Fig. 1 A diagram for polarized Raman measurement.

Raman mapping was performed under pinhole model with a 100× objective by using the 785 nm He–Ne laser of confocal Raman spectroscopy (RM2000, Renishaw, UK).

Wide-angle X-ray diffraction (WAXD) measurements were performed on an X-ray diffraction analyzer (Rigaku, Ultima IV) and operated at 40 kV and 40 mA with Ni-filtered Cu Kα radiation.

EPMA was conducted by (JXA-8200 JOEL, Japan) to measure the distribution of sulfur. The filament was embedded by epoxy resin and then polished to obtain a flat cross section. The cross section of the sample was perpendicular to the measurement direction. The measurement was conducted under mapping model at an accelerating voltage of 10 kV.

A nano-TA add-on (Anasys Instruments) was used to conduct nanoscale local thermal analysis measurements using a temperature ramp of 50 °C s⁻¹ from 25 °C to the penetration temperature. An AN-2 silicon thermal probe was used (spring constant: 8.0 Nm⁻¹, resonance frequency: 59 kHz). AFM amplitude images can also be obtained. The temperature was calibrated through three semi-crystalline polymers with known melting point at 60 °C (polycaprolactone), 116 °C (polyethylene) and 238 °C (polyethylene terephthalate).

Results and discussion

The molecular orientation in PAN precursor fiber was quantified by analyzing the Raman intensity of the 2243 cm⁻¹ band, which is assigned to the symmetric –C≡N stretching vibration.

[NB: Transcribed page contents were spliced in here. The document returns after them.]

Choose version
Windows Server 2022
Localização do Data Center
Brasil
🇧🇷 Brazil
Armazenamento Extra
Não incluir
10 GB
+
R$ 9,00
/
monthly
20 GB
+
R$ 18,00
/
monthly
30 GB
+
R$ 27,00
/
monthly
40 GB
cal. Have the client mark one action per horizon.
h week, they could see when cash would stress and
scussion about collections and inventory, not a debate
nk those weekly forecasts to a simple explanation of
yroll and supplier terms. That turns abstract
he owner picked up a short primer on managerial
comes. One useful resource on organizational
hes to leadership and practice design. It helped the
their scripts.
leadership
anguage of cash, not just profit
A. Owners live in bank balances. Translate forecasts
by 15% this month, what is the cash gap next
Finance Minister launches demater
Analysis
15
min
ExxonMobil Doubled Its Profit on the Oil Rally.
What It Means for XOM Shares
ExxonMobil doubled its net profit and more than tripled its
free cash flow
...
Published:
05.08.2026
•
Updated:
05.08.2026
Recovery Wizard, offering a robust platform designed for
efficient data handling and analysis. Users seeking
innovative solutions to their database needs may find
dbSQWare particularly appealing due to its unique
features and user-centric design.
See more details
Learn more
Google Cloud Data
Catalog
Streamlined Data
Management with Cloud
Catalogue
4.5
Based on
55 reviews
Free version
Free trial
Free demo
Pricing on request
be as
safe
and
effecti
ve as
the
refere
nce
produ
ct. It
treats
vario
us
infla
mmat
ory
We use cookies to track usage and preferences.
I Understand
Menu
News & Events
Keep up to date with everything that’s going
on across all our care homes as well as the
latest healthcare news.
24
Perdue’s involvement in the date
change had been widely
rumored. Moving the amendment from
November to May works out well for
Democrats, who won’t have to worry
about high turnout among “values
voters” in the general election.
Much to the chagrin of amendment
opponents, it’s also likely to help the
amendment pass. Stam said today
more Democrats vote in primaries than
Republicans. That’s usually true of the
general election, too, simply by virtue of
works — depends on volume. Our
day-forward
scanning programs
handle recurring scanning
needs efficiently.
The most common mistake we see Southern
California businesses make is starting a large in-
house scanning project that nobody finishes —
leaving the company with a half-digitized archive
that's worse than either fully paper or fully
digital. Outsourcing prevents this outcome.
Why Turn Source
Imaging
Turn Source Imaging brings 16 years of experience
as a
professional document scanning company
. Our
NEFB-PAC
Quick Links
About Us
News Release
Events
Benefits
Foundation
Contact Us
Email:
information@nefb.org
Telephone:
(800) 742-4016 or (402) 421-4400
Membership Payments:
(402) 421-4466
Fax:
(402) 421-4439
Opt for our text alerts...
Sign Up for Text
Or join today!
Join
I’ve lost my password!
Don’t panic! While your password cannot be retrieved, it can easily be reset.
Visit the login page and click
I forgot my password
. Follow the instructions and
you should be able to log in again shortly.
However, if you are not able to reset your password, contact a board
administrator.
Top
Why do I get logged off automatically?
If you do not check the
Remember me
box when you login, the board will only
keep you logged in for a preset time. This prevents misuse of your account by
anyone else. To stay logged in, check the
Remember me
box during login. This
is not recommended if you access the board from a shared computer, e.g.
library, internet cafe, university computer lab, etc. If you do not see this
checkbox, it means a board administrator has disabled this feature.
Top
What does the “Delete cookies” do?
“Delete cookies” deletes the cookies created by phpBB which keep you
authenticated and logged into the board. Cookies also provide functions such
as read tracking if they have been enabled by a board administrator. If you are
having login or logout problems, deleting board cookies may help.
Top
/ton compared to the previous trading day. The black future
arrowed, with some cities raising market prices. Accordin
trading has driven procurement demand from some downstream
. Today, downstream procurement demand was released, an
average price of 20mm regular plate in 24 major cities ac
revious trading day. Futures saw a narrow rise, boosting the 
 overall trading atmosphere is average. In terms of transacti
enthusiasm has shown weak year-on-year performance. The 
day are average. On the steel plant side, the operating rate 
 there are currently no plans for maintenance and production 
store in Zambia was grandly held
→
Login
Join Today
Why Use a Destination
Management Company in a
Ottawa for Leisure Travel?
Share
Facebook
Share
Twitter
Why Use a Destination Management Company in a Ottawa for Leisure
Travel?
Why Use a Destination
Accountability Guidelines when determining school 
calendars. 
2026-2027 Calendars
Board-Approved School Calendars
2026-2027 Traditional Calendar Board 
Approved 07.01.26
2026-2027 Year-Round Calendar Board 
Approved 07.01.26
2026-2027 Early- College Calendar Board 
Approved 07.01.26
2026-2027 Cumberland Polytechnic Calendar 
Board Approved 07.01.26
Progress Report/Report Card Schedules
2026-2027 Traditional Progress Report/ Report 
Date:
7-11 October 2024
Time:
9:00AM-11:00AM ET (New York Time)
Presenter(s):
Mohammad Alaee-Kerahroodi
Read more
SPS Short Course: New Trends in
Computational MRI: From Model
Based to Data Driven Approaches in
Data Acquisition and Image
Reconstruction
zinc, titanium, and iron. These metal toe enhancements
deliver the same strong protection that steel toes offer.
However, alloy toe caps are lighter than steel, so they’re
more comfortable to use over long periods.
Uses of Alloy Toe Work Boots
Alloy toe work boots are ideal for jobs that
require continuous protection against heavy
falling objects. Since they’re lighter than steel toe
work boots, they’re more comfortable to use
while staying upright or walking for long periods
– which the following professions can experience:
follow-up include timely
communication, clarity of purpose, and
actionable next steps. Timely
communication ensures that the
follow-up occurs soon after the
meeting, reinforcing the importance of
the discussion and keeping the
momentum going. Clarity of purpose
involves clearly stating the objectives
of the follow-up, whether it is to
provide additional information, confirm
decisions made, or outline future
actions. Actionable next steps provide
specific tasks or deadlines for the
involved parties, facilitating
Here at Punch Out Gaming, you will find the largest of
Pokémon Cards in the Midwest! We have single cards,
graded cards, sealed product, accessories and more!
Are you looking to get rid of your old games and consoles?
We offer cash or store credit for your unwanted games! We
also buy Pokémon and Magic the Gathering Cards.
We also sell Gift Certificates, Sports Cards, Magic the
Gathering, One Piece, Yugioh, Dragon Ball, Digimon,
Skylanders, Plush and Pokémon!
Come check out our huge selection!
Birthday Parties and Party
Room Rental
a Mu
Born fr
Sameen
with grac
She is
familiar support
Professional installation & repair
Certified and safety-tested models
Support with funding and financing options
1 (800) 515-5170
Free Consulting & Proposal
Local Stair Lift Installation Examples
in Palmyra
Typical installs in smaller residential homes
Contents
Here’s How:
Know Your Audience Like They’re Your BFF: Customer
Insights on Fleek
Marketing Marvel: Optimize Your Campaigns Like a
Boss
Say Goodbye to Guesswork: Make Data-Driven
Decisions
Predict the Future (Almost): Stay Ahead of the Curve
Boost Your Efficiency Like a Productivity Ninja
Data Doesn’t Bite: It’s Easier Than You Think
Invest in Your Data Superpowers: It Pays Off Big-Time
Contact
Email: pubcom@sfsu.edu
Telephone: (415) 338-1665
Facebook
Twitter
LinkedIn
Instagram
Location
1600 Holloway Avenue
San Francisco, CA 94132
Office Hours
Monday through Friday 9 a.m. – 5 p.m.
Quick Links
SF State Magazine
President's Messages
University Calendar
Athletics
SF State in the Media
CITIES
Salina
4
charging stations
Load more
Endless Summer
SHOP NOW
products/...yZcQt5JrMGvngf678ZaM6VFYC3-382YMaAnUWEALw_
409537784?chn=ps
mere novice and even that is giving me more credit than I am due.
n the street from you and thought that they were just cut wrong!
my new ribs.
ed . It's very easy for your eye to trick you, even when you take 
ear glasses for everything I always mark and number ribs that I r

The principal axis of the Raman tensor of –C≡N is with a tilt angle of 70° with respect to the main chain.¹⁷ Fig. 2(a) presents typical polarized Raman spectra of one point required for quantifying molecular orientation, parallel-polarized (xx and zz) and cross-polarized (xz and zx) spectra in the 2000–2500 cm⁻¹ spectral region. The intensity of the parallel-polarized spectra (xx and zz) is different, indicating that molecular orientation is anisotropic. The polarized Raman intensity perpendicular to the fiber axis is higher than the parallel one (I_zz > I_xx), indicating a global orientation of the PAN chains along the fiber axis since the Raman tensor associated with the vibrational mode is nearly perpendicular to the polymer main chain. The orientation parameter 〈P₂〉 is required to be calculated to quantify the molecular orientation strictly. 〈P₂〉 takes limiting values of −0.5 for a totally perpendicular orientation relative to fiber axis and 1 for a perfect alignment of chains along the fiber axis.¹⁴ The orientation function 〈P₂〉 of this point is 0.22 after adjustment for the 70° tilt angle of the 2242 cm⁻¹ band.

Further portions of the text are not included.